*ACTIVITY*: The listing below should be printed again word for word, without any images.

*DATA PROVIDED*:
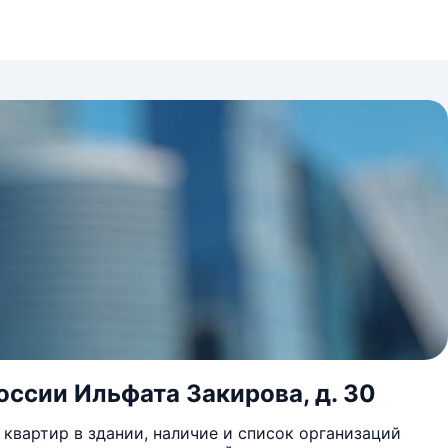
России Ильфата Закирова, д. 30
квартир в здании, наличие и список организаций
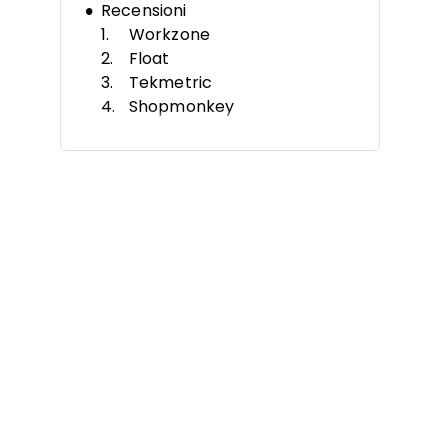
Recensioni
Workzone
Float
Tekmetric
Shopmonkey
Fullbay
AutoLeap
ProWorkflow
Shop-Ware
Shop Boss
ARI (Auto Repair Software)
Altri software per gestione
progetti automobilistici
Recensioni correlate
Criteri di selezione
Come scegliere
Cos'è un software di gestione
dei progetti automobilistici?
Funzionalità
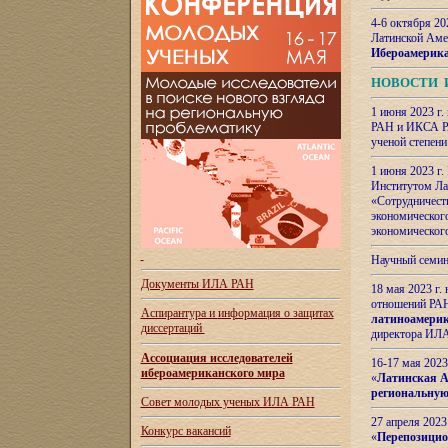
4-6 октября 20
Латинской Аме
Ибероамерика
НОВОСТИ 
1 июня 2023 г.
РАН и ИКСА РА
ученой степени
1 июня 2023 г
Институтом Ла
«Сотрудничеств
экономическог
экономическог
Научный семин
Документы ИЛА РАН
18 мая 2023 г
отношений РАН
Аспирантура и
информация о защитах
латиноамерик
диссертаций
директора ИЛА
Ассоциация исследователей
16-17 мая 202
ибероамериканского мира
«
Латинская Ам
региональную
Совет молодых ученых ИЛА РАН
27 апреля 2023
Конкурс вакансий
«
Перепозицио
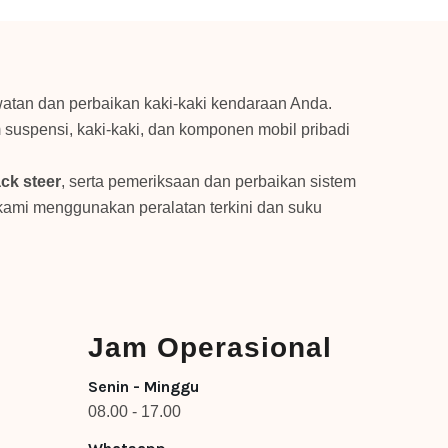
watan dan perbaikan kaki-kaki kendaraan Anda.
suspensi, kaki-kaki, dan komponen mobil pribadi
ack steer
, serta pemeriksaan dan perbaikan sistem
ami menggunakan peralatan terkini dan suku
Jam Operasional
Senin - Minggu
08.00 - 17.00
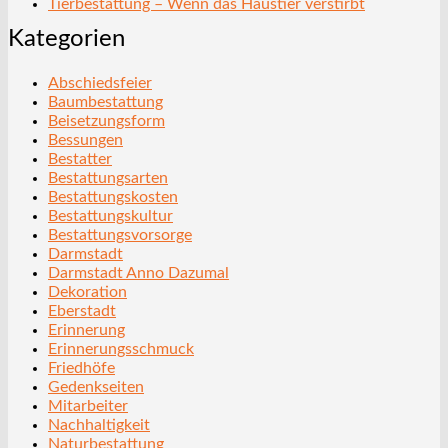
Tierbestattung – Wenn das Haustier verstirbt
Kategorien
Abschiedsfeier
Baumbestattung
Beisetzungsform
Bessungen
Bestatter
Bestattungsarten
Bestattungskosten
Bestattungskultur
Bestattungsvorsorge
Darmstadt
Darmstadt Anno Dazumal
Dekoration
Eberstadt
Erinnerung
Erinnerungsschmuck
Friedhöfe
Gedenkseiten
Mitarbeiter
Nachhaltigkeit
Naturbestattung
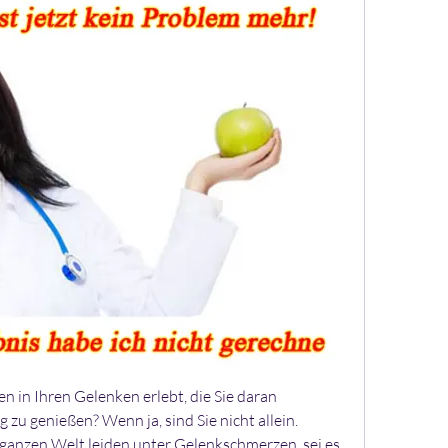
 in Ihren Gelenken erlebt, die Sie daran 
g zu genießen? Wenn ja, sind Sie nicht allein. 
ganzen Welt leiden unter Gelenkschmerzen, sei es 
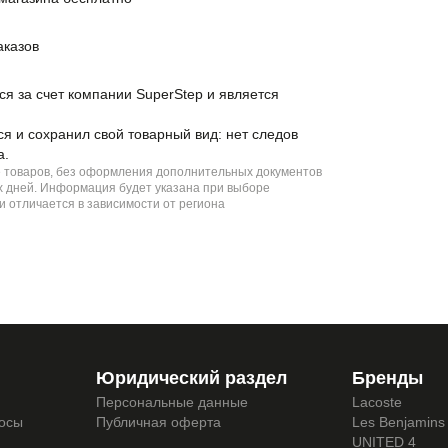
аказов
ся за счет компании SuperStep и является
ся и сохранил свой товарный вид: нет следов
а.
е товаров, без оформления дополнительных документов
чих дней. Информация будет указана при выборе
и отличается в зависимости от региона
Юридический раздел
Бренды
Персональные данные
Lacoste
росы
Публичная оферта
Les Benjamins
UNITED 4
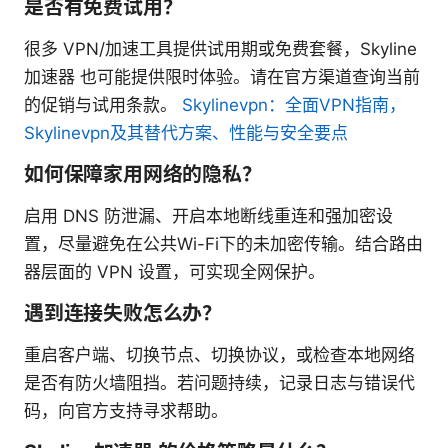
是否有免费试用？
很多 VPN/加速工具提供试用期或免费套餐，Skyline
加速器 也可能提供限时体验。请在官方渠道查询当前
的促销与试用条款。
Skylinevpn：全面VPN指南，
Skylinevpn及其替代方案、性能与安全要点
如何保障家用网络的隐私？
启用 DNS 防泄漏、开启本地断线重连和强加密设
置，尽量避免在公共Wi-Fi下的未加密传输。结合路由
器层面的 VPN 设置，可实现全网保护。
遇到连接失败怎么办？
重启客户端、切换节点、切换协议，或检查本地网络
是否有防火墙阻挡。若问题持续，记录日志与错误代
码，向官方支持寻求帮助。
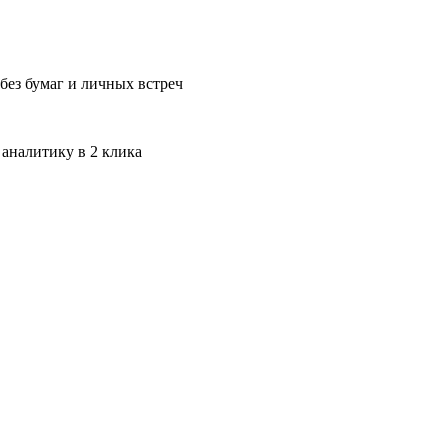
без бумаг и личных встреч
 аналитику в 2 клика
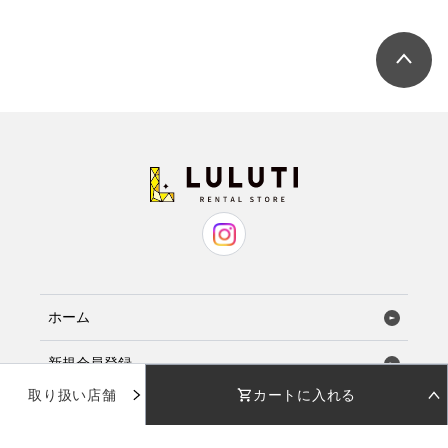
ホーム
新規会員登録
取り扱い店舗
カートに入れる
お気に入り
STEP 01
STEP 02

*EXERCISE RESPONSE*:
России Ильфата Закирова, д. 30
квартир в здании, наличие и список организаций
Recensioni
Workzone
Float
Tekmetric
Shopmonkey
Fullbay
AutoLeap
ProWorkflow
Shop-Ware
Shop Boss
ARI (Auto Repair Software)
Altri software per gestione
progetti automobilistici
Recensioni correlate
Criteri di selezione
Come scegliere
Cos'è un software di gestione
dei progetti automobilistici?
Funzionalità
4-6 октября 20
Латинской Аме
Ибероамерика
НОВОСТИ 
1 июня 2023 г.
РАН и ИКСА РА
ученой степени
1 июня 2023 г
Институтом Ла
«Сотрудничеств
экономическог
экономическог
Научный семин
Документы ИЛА РАН
18 мая 2023 г
отношений РАН
Аспирантура и
информация о защитах
латиноамерик
диссертаций
директора ИЛА
Ассоциация исследователей
16-17 мая 202
ибероамериканского мира
«
Латинская Ам
региональную
Совет молодых ученых ИЛА РАН
27 апреля 2023
Конкурс вакансий
«
Перепозицио
watan dan perbaikan kaki-kaki kendaraan Anda.
suspensi, kaki-kaki, dan komponen mobil pribadi
ack steer
, serta pemeriksaan dan perbaikan sistem
ami menggunakan peralatan terkini dan suku
Jam Operasional
Senin - Minggu
08.00 - 17.00
Tierbestattung – Wenn das Haustier verstirbt
Kategorien
Abschiedsfeier
Baumbestattung
Beisetzungsform
Bessungen
Bestatter
Bestattungsarten
Bestattungskosten
Bestattungskultur
Bestattungsvorsorge
Darmstadt
Darmstadt Anno Dazumal
Dekoration
Eberstadt
Erinnerung
Erinnerungsschmuck
Friedhöfe
Gedenkseiten
Mitarbeiter
Nachhaltigkeit
Naturbestattung
 in Ihren Gelenken erlebt, die Sie daran 
g zu genießen? Wenn ja, sind Sie nicht allein. 
ganzen Welt leiden unter Gelenkschmerzen, sei es 
аказов
ся за счет компании SuperStep и является
ся и сохранил свой товарный вид: нет следов
а.
е товаров, без оформления дополнительных документов
чих дней. Информация будет указана при выборе
и отличается в зависимости от региона
Юридический раздел
Бренды
Персональные данные
Lacoste
росы
Публичная оферта
Les Benjamins
UNITED 4
是否有免费试用？
很多 VPN/加速工具提供试用期或免费套餐，Skyline
加速器 也可能提供限时体验。请在官方渠道查询当前
的促销与试用条款。
Skylinevpn：全面VPN指南，
Skylinevpn及其替代方案、性能与安全要点
如何保障家用网络的隐私？
启用 DNS 防泄漏、开启本地断线重连和强加密设
置，尽量避免在公共Wi-Fi下的未加密传输。结合路由
器层面的 VPN 设置，可实现全网保护。
遇到连接失败怎么办？
重启客户端、切换节点、切换协议，或检查本地网络
是否有防火墙阻挡。若问题持续，记录日志与错误代
码，向官方支持寻求帮助。
без бумаг и личных встреч
 аналитику в 2 клика
ホーム
新規会員登録
取り扱い店舗
カートに入れる
お気に入り
STEP 01
STEP 02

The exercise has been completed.